Flying start to stronger India-S'pore defence relationship

Defence Minister Ng Eng Hen and Air Vice-Marshal A.P. Singh on their way to board the Indian Air Force's Tejas Light Combat Aircraft during Dr Ng's visit to a joint training exercise at Kalaikunda Air Force Station in West Bengal yesterday.
Defence Minister Ng Eng Hen and Air Vice-Marshal A.P. Singh on their way to board the Indian Air Force's Tejas Light Combat Aircraft during Dr Ng's visit to a joint training exercise at Kalaikunda Air Force Station in West Bengal yesterday.PHOTO: MINDEF

Singapore's Defence Minister Ng Eng Hen yesterday described India-Singapore defence ties as "very strong and growing stronger", as he visited a joint training exercise between both countries' air forces.

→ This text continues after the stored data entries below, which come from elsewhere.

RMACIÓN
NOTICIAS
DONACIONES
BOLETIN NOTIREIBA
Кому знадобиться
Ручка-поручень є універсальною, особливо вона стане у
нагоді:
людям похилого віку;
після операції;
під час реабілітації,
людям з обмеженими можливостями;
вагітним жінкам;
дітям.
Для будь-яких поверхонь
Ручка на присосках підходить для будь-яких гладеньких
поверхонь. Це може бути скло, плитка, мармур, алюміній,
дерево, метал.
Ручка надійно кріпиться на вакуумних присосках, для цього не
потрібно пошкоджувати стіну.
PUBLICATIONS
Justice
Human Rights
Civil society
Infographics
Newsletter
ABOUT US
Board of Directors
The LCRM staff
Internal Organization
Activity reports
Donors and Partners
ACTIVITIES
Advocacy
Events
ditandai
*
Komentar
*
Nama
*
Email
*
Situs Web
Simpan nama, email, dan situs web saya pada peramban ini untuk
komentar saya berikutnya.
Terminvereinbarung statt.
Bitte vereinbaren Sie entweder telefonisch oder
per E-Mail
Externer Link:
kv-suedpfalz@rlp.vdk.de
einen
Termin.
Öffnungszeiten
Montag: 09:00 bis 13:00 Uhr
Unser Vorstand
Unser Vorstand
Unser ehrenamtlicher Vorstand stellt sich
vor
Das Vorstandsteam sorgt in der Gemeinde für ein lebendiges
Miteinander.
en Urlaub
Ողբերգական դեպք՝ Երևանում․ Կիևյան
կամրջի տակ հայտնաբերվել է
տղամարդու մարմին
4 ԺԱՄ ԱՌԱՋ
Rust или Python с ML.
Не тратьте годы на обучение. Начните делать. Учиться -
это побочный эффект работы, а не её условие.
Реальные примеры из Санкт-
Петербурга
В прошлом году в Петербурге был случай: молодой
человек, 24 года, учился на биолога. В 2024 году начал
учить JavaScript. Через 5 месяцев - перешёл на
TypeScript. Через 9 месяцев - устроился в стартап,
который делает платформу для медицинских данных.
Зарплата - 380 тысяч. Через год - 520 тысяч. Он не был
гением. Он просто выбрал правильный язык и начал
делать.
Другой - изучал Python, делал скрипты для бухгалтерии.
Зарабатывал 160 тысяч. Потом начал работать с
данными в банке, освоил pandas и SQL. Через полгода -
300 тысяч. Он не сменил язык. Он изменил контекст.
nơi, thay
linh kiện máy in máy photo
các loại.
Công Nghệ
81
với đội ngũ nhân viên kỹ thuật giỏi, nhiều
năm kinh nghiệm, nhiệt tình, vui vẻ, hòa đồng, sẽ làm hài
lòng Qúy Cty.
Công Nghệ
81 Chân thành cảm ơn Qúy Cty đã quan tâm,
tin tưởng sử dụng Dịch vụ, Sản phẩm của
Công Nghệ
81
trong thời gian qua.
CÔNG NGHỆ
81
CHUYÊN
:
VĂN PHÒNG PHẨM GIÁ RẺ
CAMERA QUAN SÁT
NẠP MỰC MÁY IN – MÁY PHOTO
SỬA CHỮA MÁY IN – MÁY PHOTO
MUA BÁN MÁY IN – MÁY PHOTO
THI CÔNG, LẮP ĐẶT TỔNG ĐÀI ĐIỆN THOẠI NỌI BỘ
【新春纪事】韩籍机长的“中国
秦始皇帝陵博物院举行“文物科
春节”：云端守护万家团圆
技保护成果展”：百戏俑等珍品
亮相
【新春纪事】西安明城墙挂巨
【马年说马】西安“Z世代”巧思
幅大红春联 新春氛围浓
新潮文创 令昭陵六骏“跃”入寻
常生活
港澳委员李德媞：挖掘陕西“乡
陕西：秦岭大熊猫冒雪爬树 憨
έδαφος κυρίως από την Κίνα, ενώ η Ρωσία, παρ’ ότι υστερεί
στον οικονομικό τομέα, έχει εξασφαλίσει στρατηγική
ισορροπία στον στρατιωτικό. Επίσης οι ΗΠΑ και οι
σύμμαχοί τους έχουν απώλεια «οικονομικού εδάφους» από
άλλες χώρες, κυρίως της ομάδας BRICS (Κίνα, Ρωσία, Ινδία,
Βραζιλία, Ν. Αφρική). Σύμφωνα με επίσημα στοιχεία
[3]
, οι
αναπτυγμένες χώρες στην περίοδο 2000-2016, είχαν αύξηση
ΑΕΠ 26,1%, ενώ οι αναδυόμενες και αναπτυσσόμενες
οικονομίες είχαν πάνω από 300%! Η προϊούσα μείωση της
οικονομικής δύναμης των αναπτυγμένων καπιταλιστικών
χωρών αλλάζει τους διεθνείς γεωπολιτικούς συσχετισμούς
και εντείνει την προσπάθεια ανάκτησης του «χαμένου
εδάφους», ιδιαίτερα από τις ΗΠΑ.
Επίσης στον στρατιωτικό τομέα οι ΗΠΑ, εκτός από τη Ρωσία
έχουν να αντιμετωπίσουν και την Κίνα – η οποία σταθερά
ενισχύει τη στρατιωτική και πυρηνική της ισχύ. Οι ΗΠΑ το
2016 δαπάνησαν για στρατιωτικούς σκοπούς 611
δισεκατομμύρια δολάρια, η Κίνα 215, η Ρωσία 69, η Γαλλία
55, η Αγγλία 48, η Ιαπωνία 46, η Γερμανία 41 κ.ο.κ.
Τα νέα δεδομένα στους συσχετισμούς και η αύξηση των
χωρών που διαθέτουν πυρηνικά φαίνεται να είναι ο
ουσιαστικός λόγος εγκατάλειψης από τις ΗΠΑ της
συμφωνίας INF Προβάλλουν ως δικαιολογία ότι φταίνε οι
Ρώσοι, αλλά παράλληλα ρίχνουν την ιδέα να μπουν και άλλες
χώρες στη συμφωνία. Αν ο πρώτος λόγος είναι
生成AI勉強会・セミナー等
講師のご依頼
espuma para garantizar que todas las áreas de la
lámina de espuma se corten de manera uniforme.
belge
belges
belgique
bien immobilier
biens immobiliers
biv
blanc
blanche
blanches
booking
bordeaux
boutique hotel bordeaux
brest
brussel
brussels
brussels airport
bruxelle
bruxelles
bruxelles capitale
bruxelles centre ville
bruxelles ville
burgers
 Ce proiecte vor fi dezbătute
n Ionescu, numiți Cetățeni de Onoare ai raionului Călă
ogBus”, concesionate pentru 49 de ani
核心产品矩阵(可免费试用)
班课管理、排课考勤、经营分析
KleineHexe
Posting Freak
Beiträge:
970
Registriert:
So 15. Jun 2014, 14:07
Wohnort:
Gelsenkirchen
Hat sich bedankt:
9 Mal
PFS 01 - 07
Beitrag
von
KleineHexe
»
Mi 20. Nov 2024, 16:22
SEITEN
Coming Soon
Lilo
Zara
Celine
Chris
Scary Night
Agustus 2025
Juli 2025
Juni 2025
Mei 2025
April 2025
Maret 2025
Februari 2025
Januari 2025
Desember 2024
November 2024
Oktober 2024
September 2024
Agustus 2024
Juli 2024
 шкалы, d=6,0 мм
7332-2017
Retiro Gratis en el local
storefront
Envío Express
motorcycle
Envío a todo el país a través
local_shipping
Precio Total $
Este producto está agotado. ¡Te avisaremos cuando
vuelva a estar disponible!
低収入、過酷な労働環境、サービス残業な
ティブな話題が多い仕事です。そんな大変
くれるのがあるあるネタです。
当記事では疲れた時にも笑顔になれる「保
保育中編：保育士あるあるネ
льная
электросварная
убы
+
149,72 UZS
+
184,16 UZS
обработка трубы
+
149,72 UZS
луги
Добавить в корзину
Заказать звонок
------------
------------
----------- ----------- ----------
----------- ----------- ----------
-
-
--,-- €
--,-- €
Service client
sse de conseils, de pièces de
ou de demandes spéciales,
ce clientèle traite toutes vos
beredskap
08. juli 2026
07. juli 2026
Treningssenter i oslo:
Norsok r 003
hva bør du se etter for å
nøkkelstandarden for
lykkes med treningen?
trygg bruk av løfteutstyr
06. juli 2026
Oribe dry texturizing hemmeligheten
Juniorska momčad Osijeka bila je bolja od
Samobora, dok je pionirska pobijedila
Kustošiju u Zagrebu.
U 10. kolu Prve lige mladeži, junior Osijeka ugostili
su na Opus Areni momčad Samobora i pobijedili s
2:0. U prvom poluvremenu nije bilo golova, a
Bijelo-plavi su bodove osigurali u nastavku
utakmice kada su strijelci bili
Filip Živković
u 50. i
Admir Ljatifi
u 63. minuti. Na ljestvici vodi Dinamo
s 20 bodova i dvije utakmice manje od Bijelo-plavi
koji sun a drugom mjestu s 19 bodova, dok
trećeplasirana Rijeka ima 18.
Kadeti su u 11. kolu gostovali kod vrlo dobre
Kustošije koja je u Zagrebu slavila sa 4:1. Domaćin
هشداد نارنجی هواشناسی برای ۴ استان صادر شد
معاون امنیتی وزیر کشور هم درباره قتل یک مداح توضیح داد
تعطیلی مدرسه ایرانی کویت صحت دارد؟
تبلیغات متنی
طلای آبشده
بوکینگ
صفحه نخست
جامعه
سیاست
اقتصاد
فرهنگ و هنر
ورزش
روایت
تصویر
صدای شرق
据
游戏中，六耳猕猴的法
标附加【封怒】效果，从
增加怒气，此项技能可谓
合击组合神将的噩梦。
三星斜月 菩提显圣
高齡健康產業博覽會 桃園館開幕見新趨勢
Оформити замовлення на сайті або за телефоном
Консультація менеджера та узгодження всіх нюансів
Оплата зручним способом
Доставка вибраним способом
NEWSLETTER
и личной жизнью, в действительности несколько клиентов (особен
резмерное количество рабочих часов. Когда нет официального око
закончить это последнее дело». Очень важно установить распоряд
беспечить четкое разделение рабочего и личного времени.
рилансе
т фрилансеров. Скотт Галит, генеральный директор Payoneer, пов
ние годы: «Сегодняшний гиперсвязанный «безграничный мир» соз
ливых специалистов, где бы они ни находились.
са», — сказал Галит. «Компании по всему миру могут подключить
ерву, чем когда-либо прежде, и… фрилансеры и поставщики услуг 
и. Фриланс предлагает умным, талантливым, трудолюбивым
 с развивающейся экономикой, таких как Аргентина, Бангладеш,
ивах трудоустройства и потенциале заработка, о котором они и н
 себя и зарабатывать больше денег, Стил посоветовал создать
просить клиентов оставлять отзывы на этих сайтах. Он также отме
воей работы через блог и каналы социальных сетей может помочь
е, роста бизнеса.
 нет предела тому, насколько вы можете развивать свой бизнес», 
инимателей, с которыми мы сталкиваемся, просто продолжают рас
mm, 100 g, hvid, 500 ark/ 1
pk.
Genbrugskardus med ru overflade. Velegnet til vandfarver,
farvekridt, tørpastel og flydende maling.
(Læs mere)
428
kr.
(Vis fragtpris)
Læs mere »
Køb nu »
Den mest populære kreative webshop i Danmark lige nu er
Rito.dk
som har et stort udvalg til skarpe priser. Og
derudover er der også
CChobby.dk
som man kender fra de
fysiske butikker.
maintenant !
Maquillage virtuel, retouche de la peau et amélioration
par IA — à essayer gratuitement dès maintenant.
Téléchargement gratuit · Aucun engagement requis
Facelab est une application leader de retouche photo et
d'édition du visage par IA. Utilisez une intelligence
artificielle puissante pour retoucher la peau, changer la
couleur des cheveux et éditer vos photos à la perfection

Today, he and his counterpart Nirmala Sitharaman will witness the exchange of a bilateral agreement to enable more joint and multilateral exercises between both navies, particularly in the Andaman Sea.

Both ministers will also chair the second India-Singapore Defence Ministers' Dialogue in New Delhi.

Dr Ng, who is on a three-day visit to India, visited the Kalaikunda Air Force Station where he was flown in the Indian supersonic Tejas fighter plane - becoming the first minister or civilian from outside India to fly in the locally developed aircraft.

Kitted in flying gear, he met Republic of Singapore Air Force (RSAF) and Indian Air Force (IAF) personnel, and took a 45-minute flight during which he was shown the features of the plane, which has pride of place in the IAF. It is the first light combat aircraft developed in India, and took over three decades.

"Tejas is a very, very capable plane but I am not a pilot," Dr Ng told reporters. "The pilot, Air Vice-Marshal A.P. Singh, flew so well that it was like riding in a car."

"I can imagine why my pilots find so much value in training with IAF pilots," he said. "Superbly confident, supremely professional and really at the top of the game."

Indian defence sources said they had wanted to showcase the Tejas and give Dr Ng "a feel of the plane".

During the visit, he also viewed RSAF F-16 and IAF Sukhoi Su-30 fighter aircraft, and thanked India for the "realistic and challenging training opportunities for the RSAF to hone its operational readiness".

Around 100 RSAF personnel and six F-16 fighter jets are now at the Kalaikunda base for the joint military training. Bilateral air exercises have been held since 2004, and Dr Ng hoped these "will last very long".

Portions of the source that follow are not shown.